The girl, known as Rimsha Masih, was arrested on blasphemy charges in Islamabad last week after she was reportedly seen in public holding burnt pages containing Koranic verses. Chaudhry will now apply for her case to be heard in the juvenile courts.

Her lawyer Tahir Naveed Chaudhry said the girl was "weeping and crying", AP reported, when he visited her in prison over the weekend.

Since the incident reports have emerged of hundreds of Christian families fleeing Pakistan in fear.

According to the Washington Post around 600 Christians have fled the capital in fear following Rimsha's arrest.

However others in the Christian community have protested Rimsha's treatment.

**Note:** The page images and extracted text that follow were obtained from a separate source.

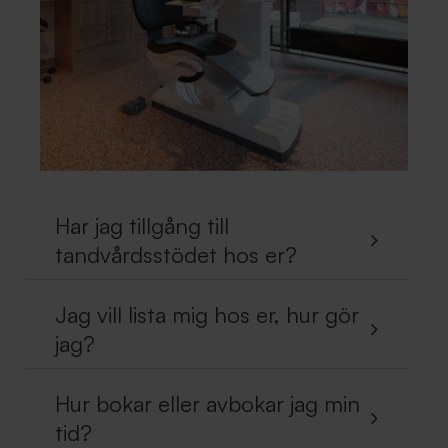
Har jag tillgång till
tandvårdsstödet hos er?
Jag vill lista mig hos er, hur gör
jag?
Hur bokar eller avbokar jag min
tid?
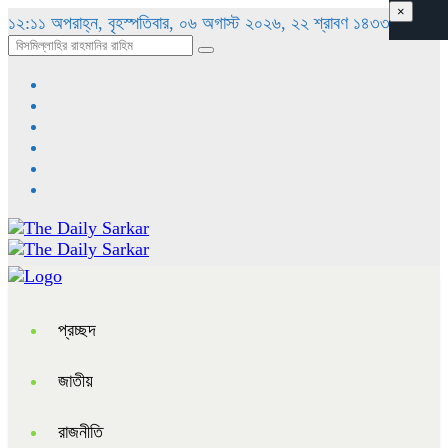
×
১২:১১ অপরাহ্ন, বৃহস্পতিবার, ০৬ অগাস্ট ২০২৬, ২২ শ্রাবণ ১৪৩৩ বঙ্গাব্দ
প্রচ্ছদ
জাতীয়
রাজনীতি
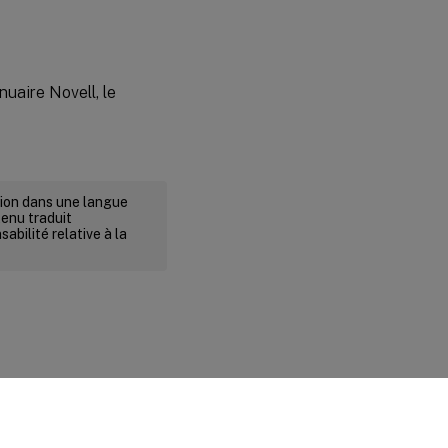
nuaire Novell, le
rsion dans une langue
tenu traduit
abilité relative à la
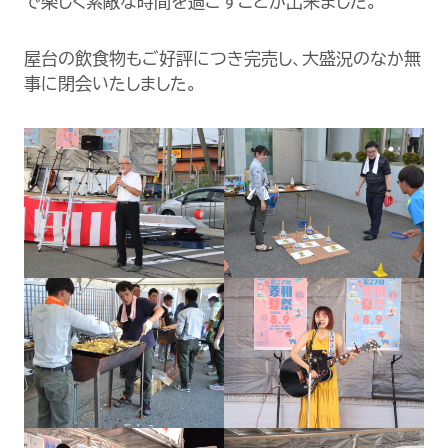
で楽しく素敵な時間を過ごすことが出来ました。
屋台の飲食物もご好評につき完売し、大盛況のなか無
事に閉会いたしました。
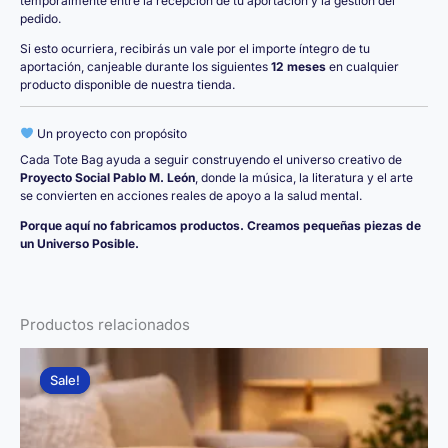
temporalmente entre la recepción de tu aportación y la gestión del
pedido.
Si esto ocurriera, recibirás un vale por el importe íntegro de tu
aportación, canjeable durante los siguientes
12 meses
en cualquier
producto disponible de nuestra tienda.
Un proyecto con propósito
Cada Tote Bag ayuda a seguir construyendo el universo creativo de
Proyecto Social Pablo M. León
, donde la música, la literatura y el arte
se convierten en acciones reales de apoyo a la salud mental.
Porque aquí no fabricamos productos. Creamos pequeñas piezas de
un Universo Posible.
Productos relacionados
Sale!
Sale!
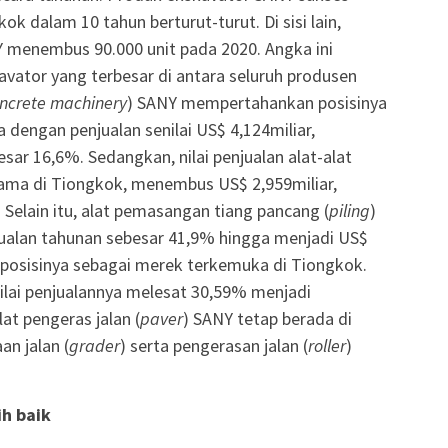
k dalam 10 tahun berturut-turut. Di sisi lain,
 menembus 90.000 unit pada 2020. Angka ini
vator yang terbesar di antara seluruh produsen
ncrete machinery
) SANY mempertahankan posisinya
 dengan penjualan senilai US$ 4,124miliar,
ar 16,6%. Sedangkan, nilai penjualan alat-alat
nama di Tiongkok, menembus US$ 2,959miliar,
Selain itu, alat pemasangan tiang pancang (
piling
)
ualan tahunan sebesar 41,9% hingga menjadi US$
 posisinya sebagai merek terkemuka di Tiongkok.
 nilai penjualannya melesat 30,59% menjadi
lat pengeras jalan (
paver
) SANY tetap berada di
an jalan (
grader
) serta pengerasan jalan (
roller
)
ih baik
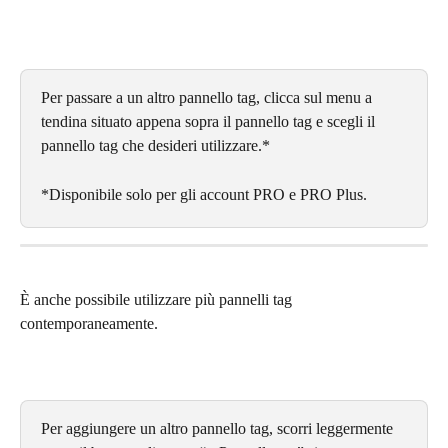
Per passare a un altro pannello tag, clicca sul menu a 
tendina situato appena sopra il pannello tag e scegli il 
pannello tag che desideri utilizzare.*
*Disponibile solo per gli account PRO e PRO Plus.
È anche possibile utilizzare più pannelli tag 
contemporaneamente.
Per aggiungere un altro pannello tag, scorri leggermente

"Rimsha has been sent to jail without any proof. We demand this law should be repealed, people are misusing it. And Rimsha should be released immediately," Bishop Arshad Khokhar said, according to al Jazeera.

Allama Tahir Ashrafi, chairman of the All Pakistan Ulema Council, a group of Muslim scholars spoke out in support of the girl on Tuesday, saying:

"The law of the jungle is taking over now and anybody can be accused of anything.

"If she has been falsely accused, her accuser should be arrested and punished."

Pakistan's Minister for National Harmony, Paul Bhatti, told the BBC she should be released, saying: "The police were initially reluctant to arrest her, but they came under a lot of pressure from a very large crowd who were threatening to burn down Christian homes."

A police officer involved in the case, in Pakistan's capital Islamabad, said the accused girl had told him she had no idea there were pages of the Quran inside the papers she had burnt.

Qasim Niazi said the girl was illiterate and had not attended school, although there conflicting reports as to her mental state. He also told CNN 150 people had gathered in a part of town where the Christian population is based and threatened to burn down their houses.

He said: "The mob wanted to burn the girl to give her a lesson." He added families in the area had fled in fear."